Where a person is born, and the socioeconomic conditions in which they are born to, end up playing a major role in their life – even determining their life expectancy and the quality of their health.
As explained by the World Health Organization (WHO), the social determinants of health, which include safe housing, public safety, access to educational and employment opportunities, access to health care, food security, among others, are non-medical indicators that will play a major role in an individual’s mental and physical health.
Furthermore, the WHO explains that factors like the inequal distribution of money, power and resources at global, national and local levels directly impact communities in their entirety. Hundreds of thousands of deaths are still tied to these inequalities: a study that measured adult deaths related to social factors showed that, 19 years ago, in the United States, around 245,000 deaths were tied to low education, 176,000 to racial segregation, and 119,000 were due to income inequality.

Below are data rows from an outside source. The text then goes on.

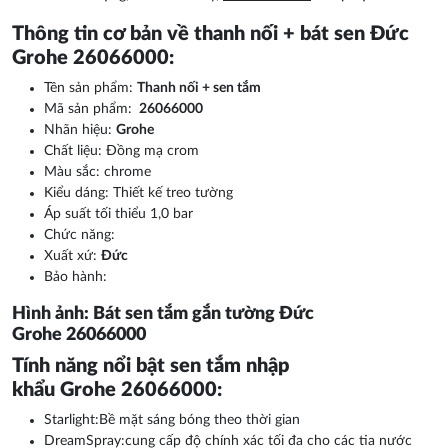
Thông tin cơ bản về thanh nối + bát sen Đức
Grohe 26066000:
Tên sản phẩm:
Thanh nối + sen tắm
Mã sản phẩm:
26066000
Nhãn hiệu:
Grohe
Chất liệu: Đồng mạ crom
Màu sắc: chrome
Kiểu dáng: Thiết kế treo tường
Áp suất tối thiểu 1,0 bar
Chức năng:
Xuất xứ:
Đức
Bảo hành:
Hình ảnh: Bát sen tắm gắn tường Đức
Grohe 26066000
Tính năng nổi bật sen tắm nhập
khẩu Grohe 26066000:
Starlight:Bề mặt sáng bóng theo thời gian
DreamSpray:cung cấp độ chính xác tối đa cho các tia nước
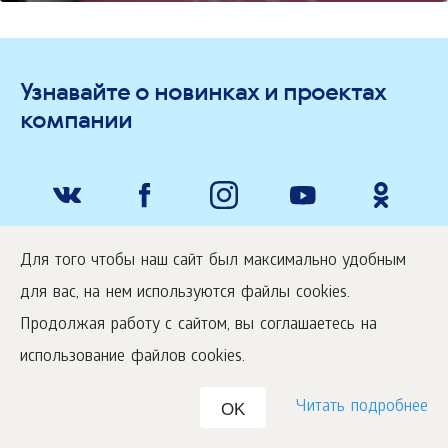
Узнавайте о новинках и проектах
компании
Для того чтобы наш сайт был максимально удобным
О компании
для вас, на нем используются файлы cookies.
Продолжая работу с сайтом, вы соглашаетесь на
Покупай выгодно
использование файлов cookies.
Читать подробнее
OK
Помощь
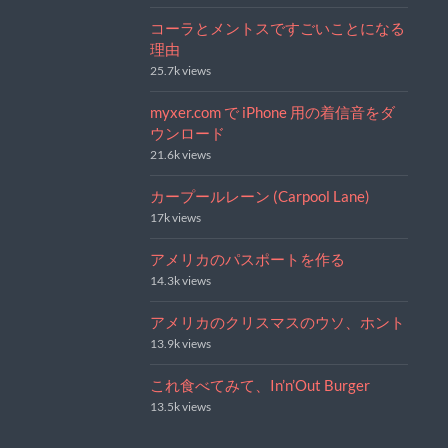
コーラとメントスですごいことになる
理由
25.7k views
myxer.com で iPhone 用の着信音をダ
ウンロード
21.6k views
カープールレーン (Carpool Lane)
17k views
アメリカのパスポートを作る
14.3k views
アメリカのクリスマスのウソ、ホント
13.9k views
これ食べてみて、In’n’Out Burger
13.5k views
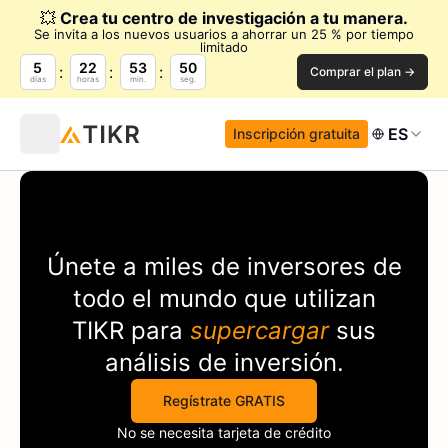
💥
Crea tu centro de investigación a tu manera.
Se invita a los nuevos usuarios a ahorrar un 25 % por tiempo
limitado
5
22
53
49
Comprar el plan →
días
horas
min.
seg.
ES
Inscripción gratuita
Únete a miles de inversores de
todo el mundo que utilizan
TIKR
para
supercargar
sus
análisis de inversión.
Regístrate GRATIS
No se necesita tarjeta de crédito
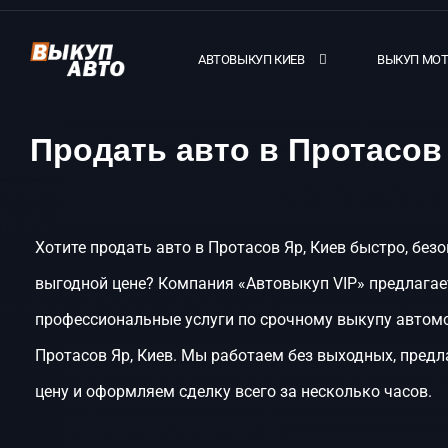
АВТОВЫКУП КИЕВ
ВЫКУП МО
Продать авто в Протасов
Хотите продать авто в Протасов Яр, Киев быстро, безо
выгодной цене? Компания «Автовыкуп VIP» предлагае
профессиональные услуги по срочному выкупу автом
Протасов Яр, Киев. Мы работаем без выходных, пред
цену и оформляем сделку всего за несколько часов.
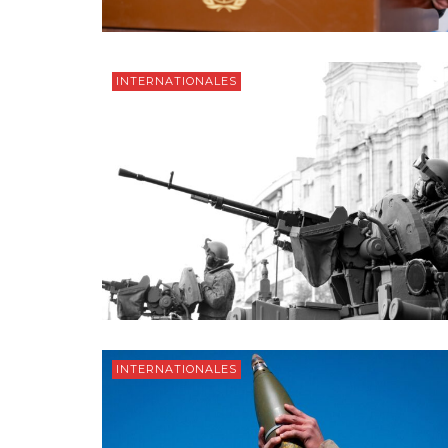
INTERNATIONALES
INTERNATIONALES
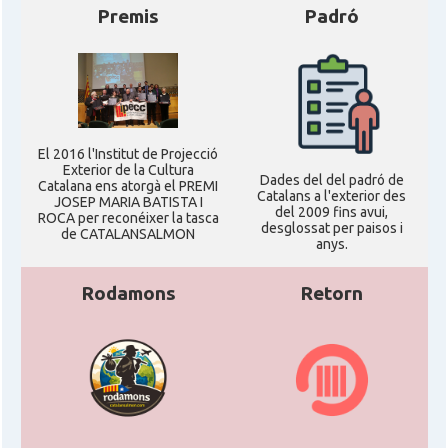
Premis
Padró
El 2016 l'Institut de Projecció
Exterior de la Cultura
Dades del del padró de
Catalana ens atorgà el PREMI
Catalans a l'exterior des
JOSEP MARIA BATISTA I
del 2009 fins avui,
ROCA per reconéixer la tasca
desglossat per paisos i
de CATALANSALMON
anys.
Rodamons
Retorn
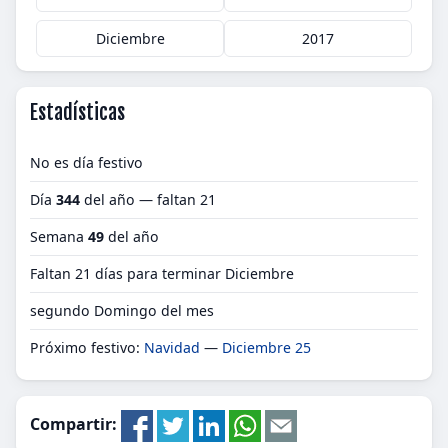
Diciembre
2017
Estadísticas
No es día festivo
Día
344
del año — faltan 21
Semana
49
del año
Faltan 21 días para terminar Diciembre
segundo Domingo del mes
Próximo festivo:
Navidad
—
Diciembre 25
Compartir:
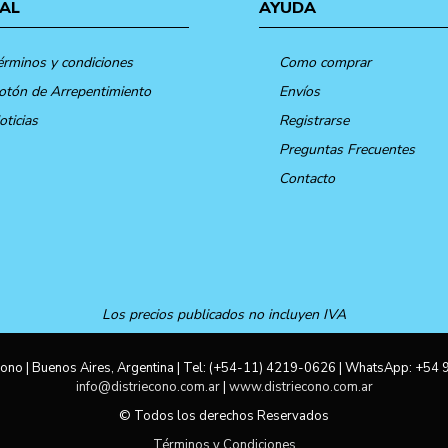
AL
AYUDA
érminos y condiciones
Como comprar
otón de Arrepentimiento
Envíos
oticias
Registrarse
Preguntas Frecuentes
Contacto
Los precios publicados no incluyen IVA
ono | Buenos Aires, Argentina | Tel:
(+54-11) 4219-0626
| WhatsApp:
+54 
info@distriecono.com.ar
|
www.distriecono.com.ar
© Todos los derechos Reservados
Términos y Condiciones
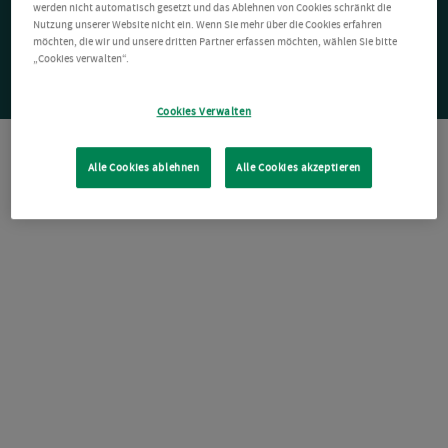
werden nicht automatisch gesetzt und das Ablehnen von Cookies schränkt die
Nutzung unserer Website nicht ein. Wenn Sie mehr über die Cookies erfahren
möchten, die wir und unsere dritten Partner erfassen möchten, wählen Sie bitte
„Cookies verwalten“.
Cookies Verwalten
Alle Cookies ablehnen
Alle Cookies akzeptieren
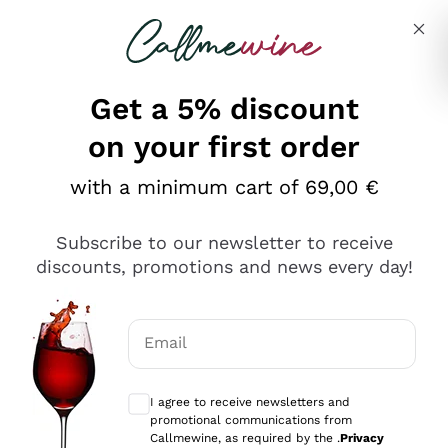
Skip to content
Describe what you are looking for
Get a 5% discount
on your first order
Ottimo
with a minimum cart of 69,00 €
4,5
/5
2.552
Subscribe to our newsletter to receive
recensioni
discounts, promotions and news every day!
Le nostre recensioni a 4 e 5 stelle.
Clicca qui per leggerle tutte >
Email
Precedente
Successivo
Optional consents to receive communicat
I agree to receive newsletters and
Oggi
promotional communications from
Ottima facilità di acquisto sul sito e consegna
Callmewine, as required by the .
Privacy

How are governments tackling these issues? In the United States, moving from fee-based to an outcome-based approach in healthcare has been key to address the social determinants of health and shifting towards social, economic, and health equity. The enactment of the Affordable Care Act in 2010 –which, in general, pretends to lower healthcare costs for households with incomes under the federal poverty level – has been a paramount step to reduce the healthcare access gap in communities across the country.
Around the world, leaders have been working on healthcare initiatives taking the impact of social determinants of health as a starting point. England, for example, integrated the recommendations of the Commision of the Social Determinants of Health (CSDH) into their Fair Society, Healthy Lives review. Here, they adapted the following: (a) give every child the best start in life, (b) improve education and life-long learning, (c) create fair employment and jobs, (d) ensure a minimum income for a healthy standard of living, (e) build healthy and sustainable communities, and (f) apply a social determinants’ approach to prevention.
Actions rooted in social and economic changes have influenced policies in countries like Argentina, Chile, Costa Rica, Sri Lanka and Australia. The latter, as described in their website, promotes “healthy public policy, based on the understanding that health is not merely the product of health care activities, but is influenced by a wide range of social, economic, political, cultural and environmental determinants of health” in their Health in All Policies approach. They call for “joined-up policy responses” to recognize multisectoral responsibility.
As proof of the effects of social determinants of health become more visible around the world, an undeniable truth comes to light: there is an urgent need for a broader, more comprehensive take on actions to eradicate systematic inequalities and improve population health. This will help reduce the gap within disadvantaged communities and create better health outcomes for generations to come.